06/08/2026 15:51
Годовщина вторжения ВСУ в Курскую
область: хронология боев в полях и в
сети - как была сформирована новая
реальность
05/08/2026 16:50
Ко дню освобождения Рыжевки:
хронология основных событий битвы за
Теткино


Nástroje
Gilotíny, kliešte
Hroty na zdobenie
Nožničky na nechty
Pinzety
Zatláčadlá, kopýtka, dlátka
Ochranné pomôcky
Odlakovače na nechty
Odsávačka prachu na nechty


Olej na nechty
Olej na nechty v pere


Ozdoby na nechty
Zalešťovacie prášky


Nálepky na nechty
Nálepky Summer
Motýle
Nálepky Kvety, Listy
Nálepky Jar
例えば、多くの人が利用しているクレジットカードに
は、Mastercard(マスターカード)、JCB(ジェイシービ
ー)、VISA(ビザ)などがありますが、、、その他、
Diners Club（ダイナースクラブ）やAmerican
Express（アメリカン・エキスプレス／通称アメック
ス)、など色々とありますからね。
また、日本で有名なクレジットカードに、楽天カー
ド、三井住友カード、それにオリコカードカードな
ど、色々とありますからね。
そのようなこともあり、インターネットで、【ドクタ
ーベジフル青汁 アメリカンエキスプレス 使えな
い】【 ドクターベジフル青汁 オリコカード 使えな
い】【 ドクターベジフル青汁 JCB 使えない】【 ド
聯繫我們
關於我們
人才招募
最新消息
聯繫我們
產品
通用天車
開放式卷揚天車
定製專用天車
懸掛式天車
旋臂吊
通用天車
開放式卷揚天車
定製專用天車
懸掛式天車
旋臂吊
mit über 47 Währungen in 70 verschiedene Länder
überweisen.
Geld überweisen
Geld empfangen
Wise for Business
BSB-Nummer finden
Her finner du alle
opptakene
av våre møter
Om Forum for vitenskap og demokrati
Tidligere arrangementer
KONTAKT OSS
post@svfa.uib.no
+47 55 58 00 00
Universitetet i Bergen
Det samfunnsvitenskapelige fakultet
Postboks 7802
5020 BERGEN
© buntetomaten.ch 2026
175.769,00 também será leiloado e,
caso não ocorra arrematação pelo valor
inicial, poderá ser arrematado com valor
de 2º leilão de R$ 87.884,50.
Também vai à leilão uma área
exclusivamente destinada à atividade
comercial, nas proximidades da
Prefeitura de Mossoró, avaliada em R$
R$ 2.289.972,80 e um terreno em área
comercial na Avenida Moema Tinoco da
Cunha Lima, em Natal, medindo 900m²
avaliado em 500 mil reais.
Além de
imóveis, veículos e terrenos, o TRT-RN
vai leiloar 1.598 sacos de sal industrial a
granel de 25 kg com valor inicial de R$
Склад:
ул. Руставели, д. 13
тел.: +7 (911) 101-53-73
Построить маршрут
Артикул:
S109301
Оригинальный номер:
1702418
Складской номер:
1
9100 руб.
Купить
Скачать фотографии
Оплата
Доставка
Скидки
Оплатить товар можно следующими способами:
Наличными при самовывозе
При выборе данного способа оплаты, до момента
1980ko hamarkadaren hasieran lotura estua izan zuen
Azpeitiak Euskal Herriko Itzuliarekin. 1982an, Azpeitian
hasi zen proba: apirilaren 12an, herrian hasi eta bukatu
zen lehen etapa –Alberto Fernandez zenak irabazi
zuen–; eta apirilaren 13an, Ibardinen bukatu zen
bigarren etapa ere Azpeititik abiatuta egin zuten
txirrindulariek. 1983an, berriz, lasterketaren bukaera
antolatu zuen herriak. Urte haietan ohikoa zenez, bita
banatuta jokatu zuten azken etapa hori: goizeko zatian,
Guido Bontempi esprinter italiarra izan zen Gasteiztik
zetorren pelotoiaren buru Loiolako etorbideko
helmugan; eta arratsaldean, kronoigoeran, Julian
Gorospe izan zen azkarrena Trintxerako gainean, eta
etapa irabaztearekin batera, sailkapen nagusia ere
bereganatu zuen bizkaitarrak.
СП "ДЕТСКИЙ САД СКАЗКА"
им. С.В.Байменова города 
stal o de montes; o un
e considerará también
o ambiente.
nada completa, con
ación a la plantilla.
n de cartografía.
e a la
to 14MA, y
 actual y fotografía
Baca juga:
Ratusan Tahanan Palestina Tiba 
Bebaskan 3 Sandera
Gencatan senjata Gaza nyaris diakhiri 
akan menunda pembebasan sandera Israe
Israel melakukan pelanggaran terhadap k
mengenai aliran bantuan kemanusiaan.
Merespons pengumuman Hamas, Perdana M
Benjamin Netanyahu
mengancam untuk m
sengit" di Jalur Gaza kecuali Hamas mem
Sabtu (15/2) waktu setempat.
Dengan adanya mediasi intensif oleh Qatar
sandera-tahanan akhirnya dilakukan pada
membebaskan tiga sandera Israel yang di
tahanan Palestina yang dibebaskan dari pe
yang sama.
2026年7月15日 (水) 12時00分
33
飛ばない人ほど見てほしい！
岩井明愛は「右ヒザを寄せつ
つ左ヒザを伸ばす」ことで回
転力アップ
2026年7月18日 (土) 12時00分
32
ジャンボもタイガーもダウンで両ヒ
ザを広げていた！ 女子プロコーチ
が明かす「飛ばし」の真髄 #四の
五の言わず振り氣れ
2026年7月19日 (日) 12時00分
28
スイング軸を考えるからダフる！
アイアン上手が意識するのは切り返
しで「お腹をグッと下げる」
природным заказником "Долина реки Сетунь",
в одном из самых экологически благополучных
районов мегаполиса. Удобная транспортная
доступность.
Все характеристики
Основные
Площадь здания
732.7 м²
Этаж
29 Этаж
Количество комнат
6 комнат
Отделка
★ ★ ★
Your assignment = Set the whole listing down, word for word.

Solution to the problem =
06/08/2026 15:51
Годовщина вторжения ВСУ в Курскую
область: хронология боев в полях и в
сети - как была сформирована новая
реальность
05/08/2026 16:50
Ко дню освобождения Рыжевки:
хронология основных событий битвы за
Теткино


Nástroje
Gilotíny, kliešte
Hroty na zdobenie
Nožničky na nechty
Pinzety
Zatláčadlá, kopýtka, dlátka
Ochranné pomôcky
Odlakovače na nechty
Odsávačka prachu na nechty


Olej na nechty
Olej na nechty v pere


Ozdoby na nechty
Zalešťovacie prášky


Nálepky na nechty
Nálepky Summer
Motýle
Nálepky Kvety, Listy
Nálepky Jar
例えば、多くの人が利用しているクレジットカードに
は、Mastercard(マスターカード)、JCB(ジェイシービ
ー)、VISA(ビザ)などがありますが、、、その他、
Diners Club（ダイナースクラブ）やAmerican
Express（アメリカン・エキスプレス／通称アメック
ス)、など色々とありますからね。
また、日本で有名なクレジットカードに、楽天カー
ド、三井住友カード、それにオリコカードカードな
ど、色々とありますからね。
そのようなこともあり、インターネットで、【ドクタ
ーベジフル青汁 アメリカンエキスプレス 使えな
い】【 ドクターベジフル青汁 オリコカード 使えな
い】【 ドクターベジフル青汁 JCB 使えない】【 ド
聯繫我們
關於我們
人才招募
最新消息
聯繫我們
產品
通用天車
開放式卷揚天車
定製專用天車
懸掛式天車
旋臂吊
通用天車
開放式卷揚天車
定製專用天車
懸掛式天車
旋臂吊
mit über 47 Währungen in 70 verschiedene Länder
überweisen.
Geld überweisen
Geld empfangen
Wise for Business
BSB-Nummer finden
Her finner du alle
opptakene
av våre møter
Om Forum for vitenskap og demokrati
Tidligere arrangementer
KONTAKT OSS
post@svfa.uib.no
+47 55 58 00 00
Universitetet i Bergen
Det samfunnsvitenskapelige fakultet
Postboks 7802
5020 BERGEN
© buntetomaten.ch 2026
175.769,00 também será leiloado e,
caso não ocorra arrematação pelo valor
inicial, poderá ser arrematado com valor
de 2º leilão de R$ 87.884,50.
Também vai à leilão uma área
exclusivamente destinada à atividade
comercial, nas proximidades da
Prefeitura de Mossoró, avaliada em R$
R$ 2.289.972,80 e um terreno em área
comercial na Avenida Moema Tinoco da
Cunha Lima, em Natal, medindo 900m²
avaliado em 500 mil reais.
Além de
imóveis, veículos e terrenos, o TRT-RN
vai leiloar 1.598 sacos de sal industrial a
granel de 25 kg com valor inicial de R$
Склад:
ул. Руставели, д. 13
тел.: +7 (911) 101-53-73
Построить маршрут
Артикул:
S109301
Оригинальный номер:
1702418
Складской номер:
1
9100 руб.
Купить
Скачать фотографии
Оплата
Доставка
Скидки
Оплатить товар можно следующими способами:
Наличными при самовывозе
При выборе данного способа оплаты, до момента
1980ko hamarkadaren hasieran lotura estua izan zuen
Azpeitiak Euskal Herriko Itzuliarekin. 1982an, Azpeitian
hasi zen proba: apirilaren 12an, herrian hasi eta bukatu
zen lehen etapa –Alberto Fernandez zenak irabazi
zuen–; eta apirilaren 13an, Ibardinen bukatu zen
bigarren etapa ere Azpeititik abiatuta egin zuten
txirrindulariek. 1983an, berriz, lasterketaren bukaera
antolatu zuen herriak. Urte haietan ohikoa zenez, bita
banatuta jokatu zuten azken etapa hori: goizeko zatian,
Guido Bontempi esprinter italiarra izan zen Gasteiztik
zetorren pelotoiaren buru Loiolako etorbideko
helmugan; eta arratsaldean, kronoigoeran, Julian
Gorospe izan zen azkarrena Trintxerako gainean, eta
etapa irabaztearekin batera, sailkapen nagusia ere
bereganatu zuen bizkaitarrak.
СП "ДЕТСКИЙ САД СКАЗКА"
им. С.В.Байменова города 
stal o de montes; o un
e considerará también
o ambiente.
nada completa, con
ación a la plantilla.
n de cartografía.
e a la
to 14MA, y
 actual y fotografía
Baca juga:
Ratusan Tahanan Palestina Tiba 
Bebaskan 3 Sandera
Gencatan senjata Gaza nyaris diakhiri 
akan menunda pembebasan sandera Israe
Israel melakukan pelanggaran terhadap k
mengenai aliran bantuan kemanusiaan.
Merespons pengumuman Hamas, Perdana M
Benjamin Netanyahu
mengancam untuk m
sengit" di Jalur Gaza kecuali Hamas mem
Sabtu (15/2) waktu setempat.
Dengan adanya mediasi intensif oleh Qatar
sandera-tahanan akhirnya dilakukan pada
membebaskan tiga sandera Israel yang di
tahanan Palestina yang dibebaskan dari pe
yang sama.
2026年7月15日 (水) 12時00分
33
飛ばない人ほど見てほしい！
岩井明愛は「右ヒザを寄せつ
つ左ヒザを伸ばす」ことで回
転力アップ
2026年7月18日 (土) 12時00分
32
ジャンボもタイガーもダウンで両ヒ
ザを広げていた！ 女子プロコーチ
が明かす「飛ばし」の真髄 #四の
五の言わず振り氣れ
2026年7月19日 (日) 12時00分
28
スイング軸を考えるからダフる！
アイアン上手が意識するのは切り返
しで「お腹をグッと下げる」
природным заказником "Долина реки Сетунь",
в одном из самых экологически благополучных
районов мегаполиса. Удобная транспортная
доступность.
Все характеристики
Основные
Площадь здания
732.7 м²
Этаж
29 Этаж
Количество комнат
6 комнат
Отделка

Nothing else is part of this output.